### Screenshot grounding data
↓

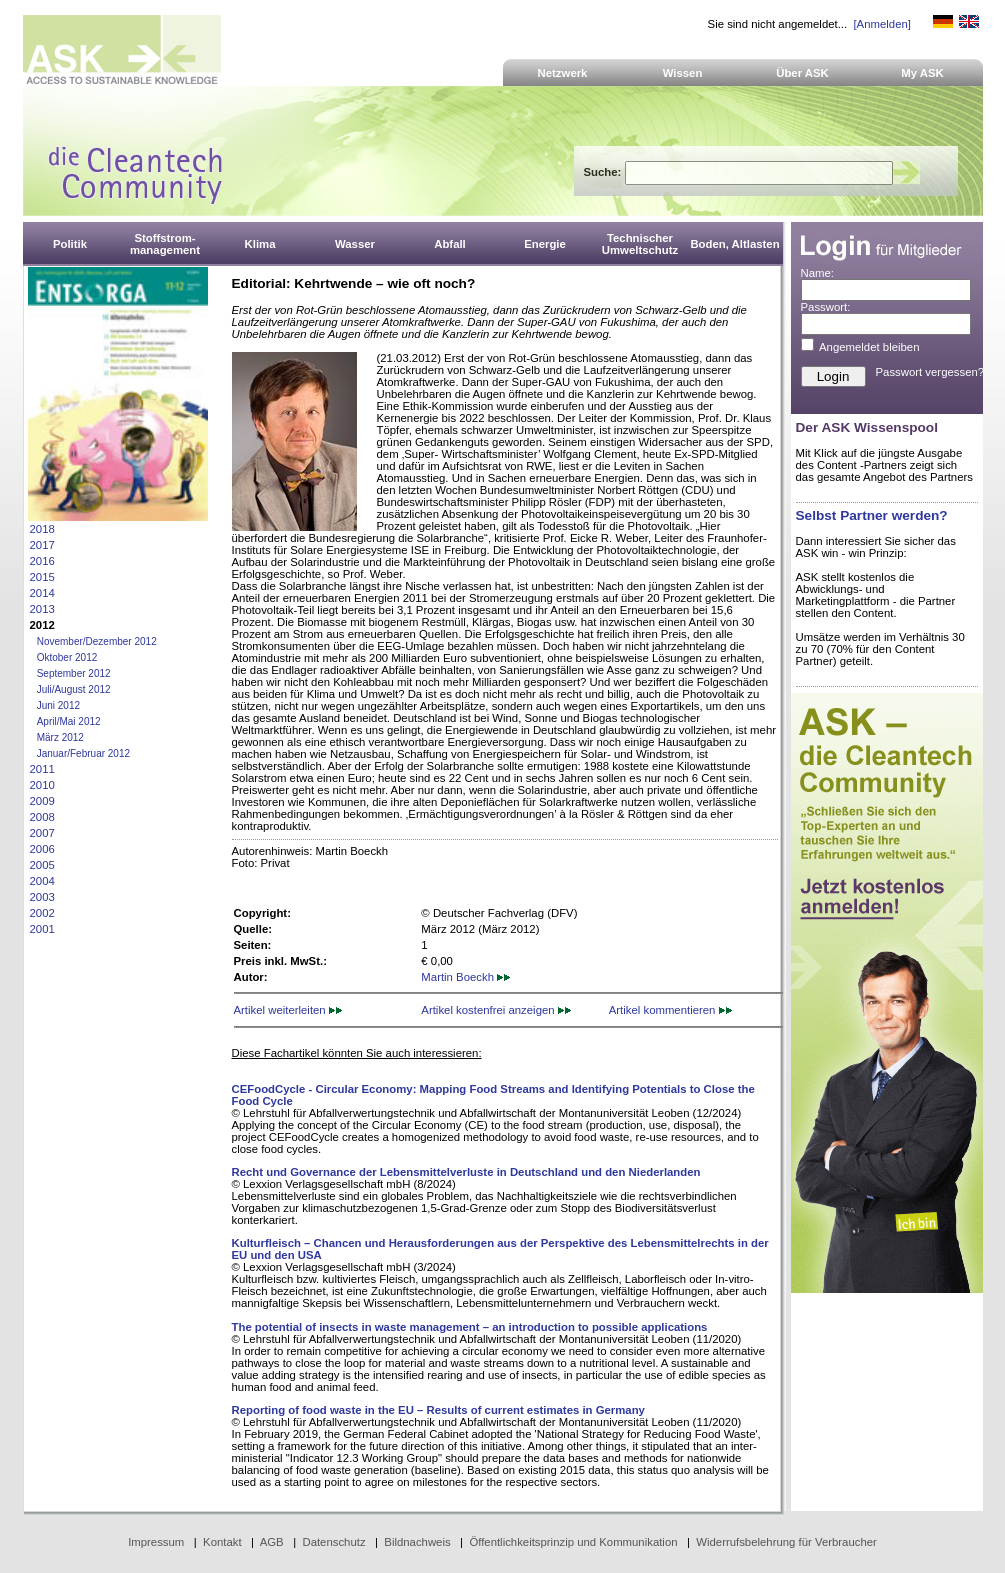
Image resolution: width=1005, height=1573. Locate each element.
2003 (42, 897)
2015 (42, 577)
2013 (42, 609)
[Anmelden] (881, 24)
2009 (42, 801)
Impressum (156, 1542)
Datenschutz (333, 1542)
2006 (42, 849)
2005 (42, 865)
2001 (42, 929)
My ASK (922, 73)
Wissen (683, 73)
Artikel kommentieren (670, 1010)
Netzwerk (563, 73)
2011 (42, 769)
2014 (42, 593)
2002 (42, 913)
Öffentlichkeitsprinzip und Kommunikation (573, 1542)
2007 (42, 833)
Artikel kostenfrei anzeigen (495, 1010)
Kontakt (222, 1542)
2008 (42, 817)
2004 (42, 881)
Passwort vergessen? (930, 372)
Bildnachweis (417, 1542)
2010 (42, 785)
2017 (42, 545)
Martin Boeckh (465, 977)
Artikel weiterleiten (288, 1010)
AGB (272, 1542)
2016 (42, 561)
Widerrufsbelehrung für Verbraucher (786, 1542)
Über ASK (802, 73)
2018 (42, 529)
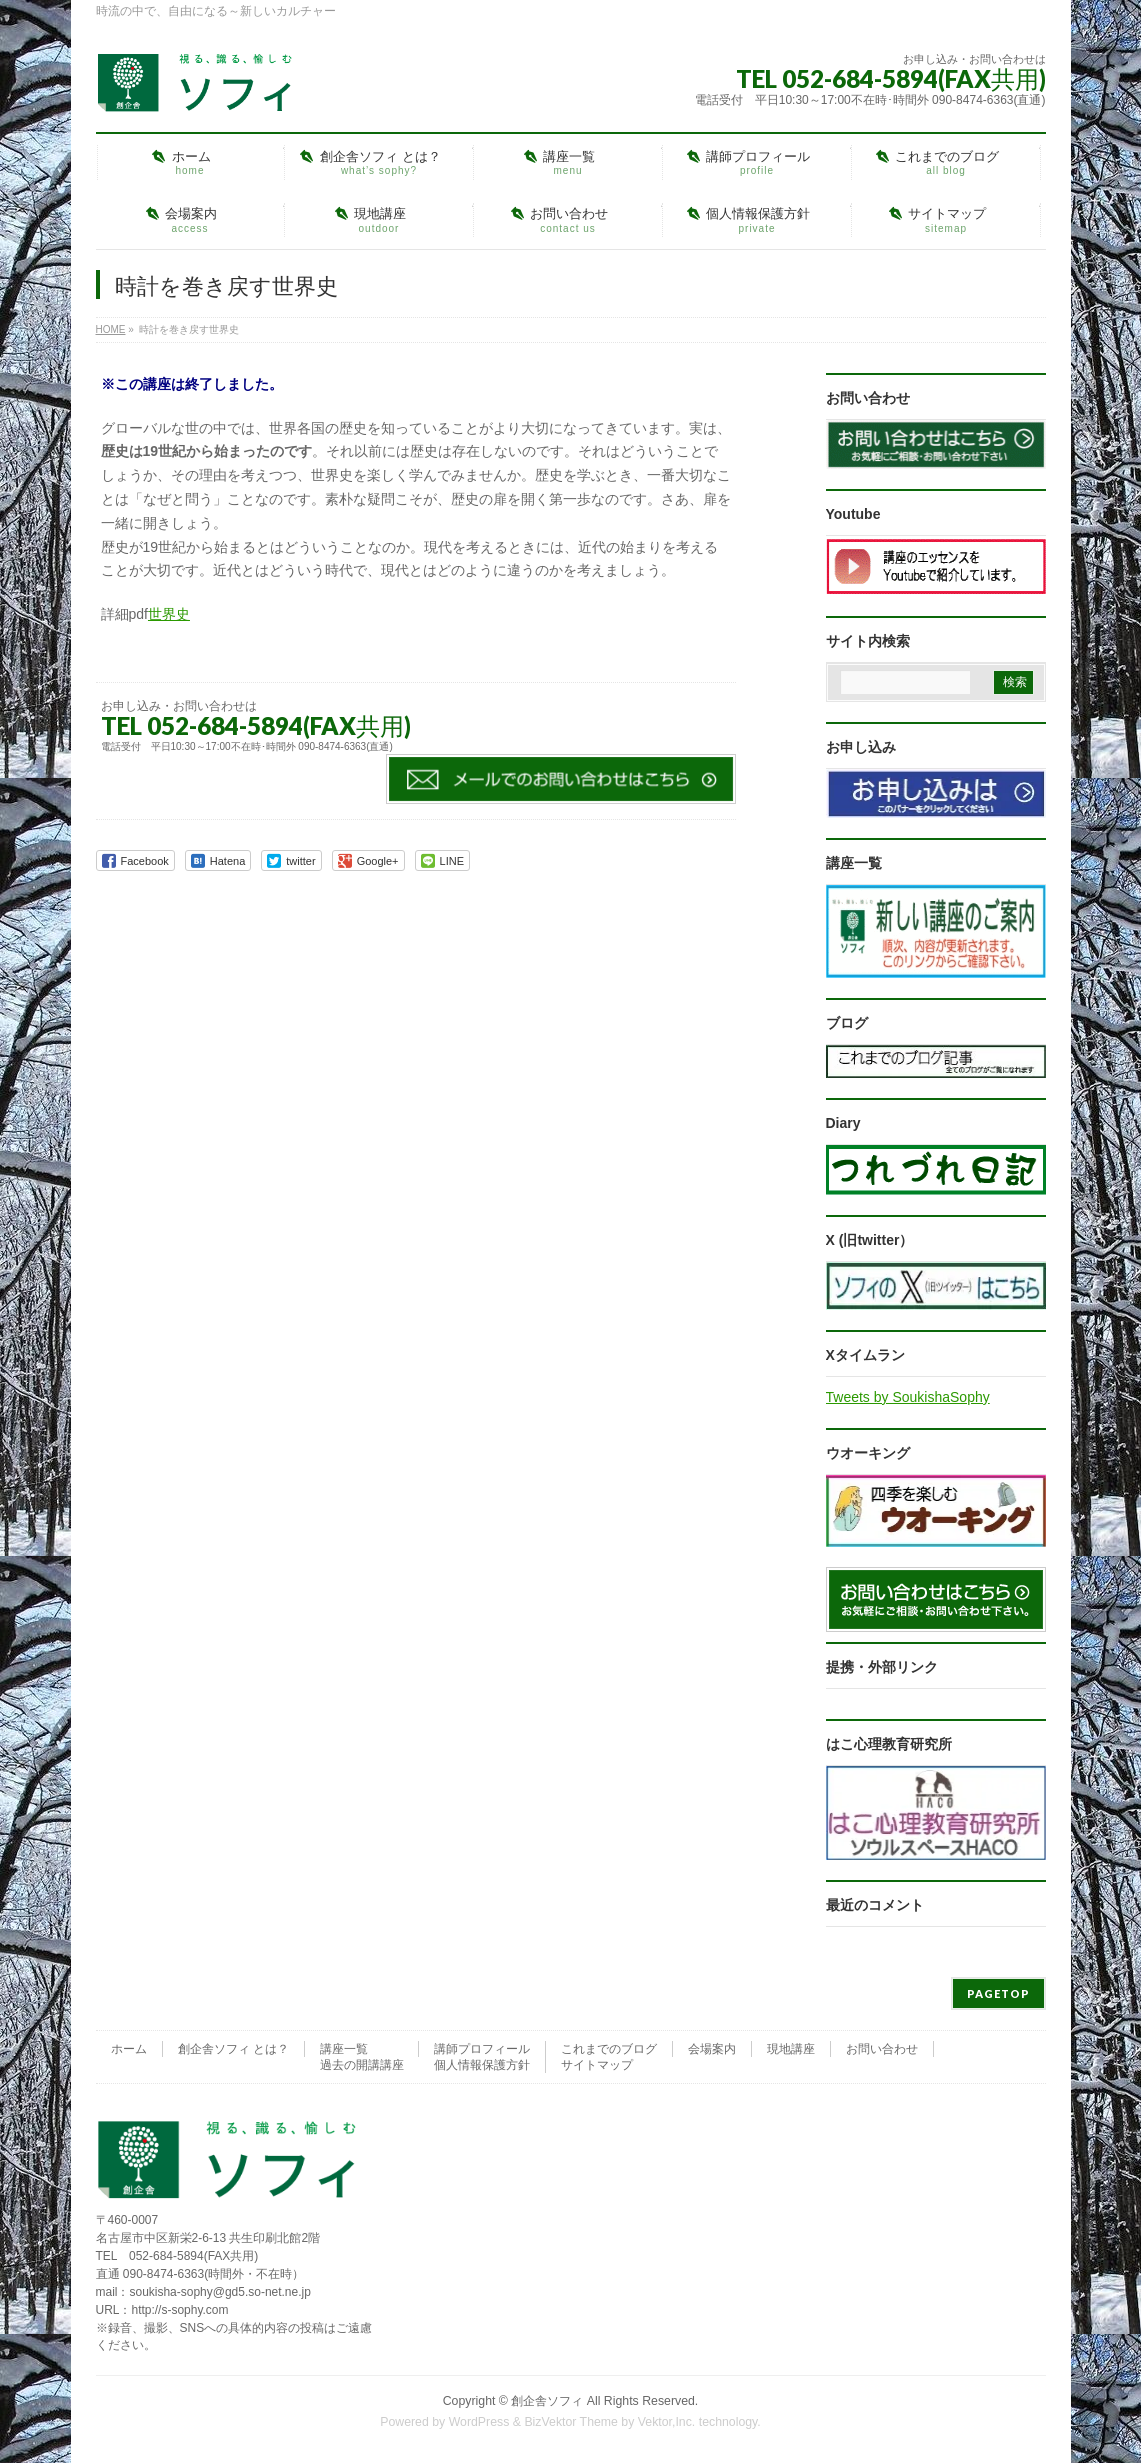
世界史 (169, 614)
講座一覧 (344, 2049)
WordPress (479, 2422)
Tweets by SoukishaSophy (908, 1397)
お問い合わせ (882, 2049)
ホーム (129, 2049)
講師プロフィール (482, 2049)
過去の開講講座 (362, 2065)
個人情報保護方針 (482, 2065)
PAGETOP (998, 1993)
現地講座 (791, 2049)
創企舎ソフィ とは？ (233, 2049)
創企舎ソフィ (547, 2401)
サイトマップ (597, 2065)
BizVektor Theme (571, 2422)
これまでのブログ (609, 2049)
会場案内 (712, 2049)
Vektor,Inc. (667, 2422)
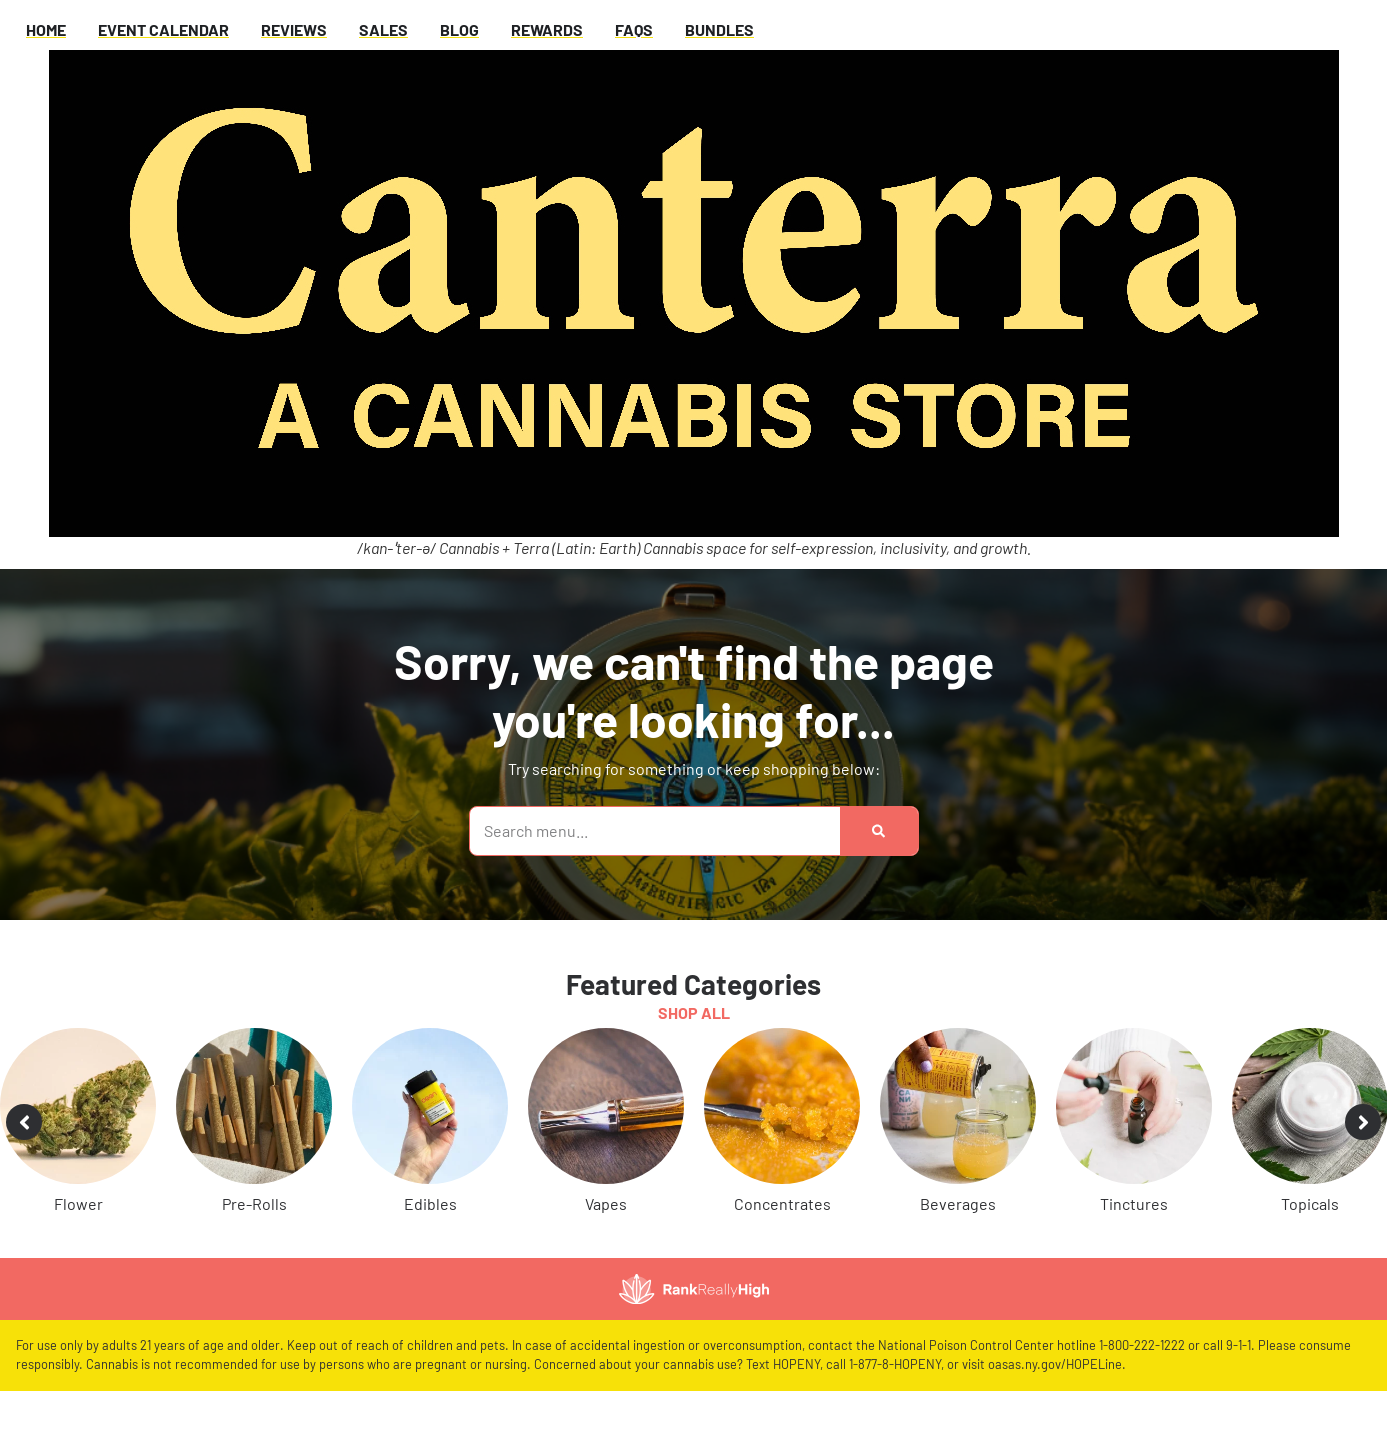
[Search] (878, 831)
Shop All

↑

### Aim of the exercise
Pictures aside, repeat every entry exactly as written.

### Response area
Image resolution: width=1005, height=1573. Locate each element.
2003 (42, 897)
2015 (42, 577)
2013 (42, 609)
[Anmelden] (881, 24)
2009 (42, 801)
Impressum (156, 1542)
Datenschutz (333, 1542)
2006 (42, 849)
2005 (42, 865)
2001 (42, 929)
My ASK (922, 73)
Wissen (683, 73)
Artikel kommentieren (670, 1010)
Netzwerk (563, 73)
2011 (42, 769)
2014 (42, 593)
2002 (42, 913)
Öffentlichkeitsprinzip und Kommunikation (573, 1542)
2007 (42, 833)
Artikel kostenfrei anzeigen (495, 1010)
Kontakt (222, 1542)
2008 (42, 817)
2004 (42, 881)
Passwort vergessen? (930, 372)
Bildnachweis (417, 1542)
2010 (42, 785)
2017 (42, 545)
Martin Boeckh (465, 977)
Artikel weiterleiten (288, 1010)
AGB (272, 1542)
2016 (42, 561)
Widerrufsbelehrung für Verbraucher (786, 1542)
Über ASK (802, 73)
2018 (42, 529)
世界史 (169, 614)
講座一覧 (344, 2049)
WordPress (479, 2422)
Tweets by SoukishaSophy (908, 1397)
お問い合わせ (882, 2049)
ホーム (129, 2049)
講師プロフィール (482, 2049)
過去の開講講座 (362, 2065)
個人情報保護方針 (482, 2065)
PAGETOP (998, 1993)
現地講座 (791, 2049)
創企舎ソフィ とは？ (233, 2049)
創企舎ソフィ (547, 2401)
サイトマップ (597, 2065)
BizVektor Theme (571, 2422)
これまでのブログ (609, 2049)
会場案内 (712, 2049)
Vektor,Inc. (667, 2422)
[Search] (878, 831)
Shop All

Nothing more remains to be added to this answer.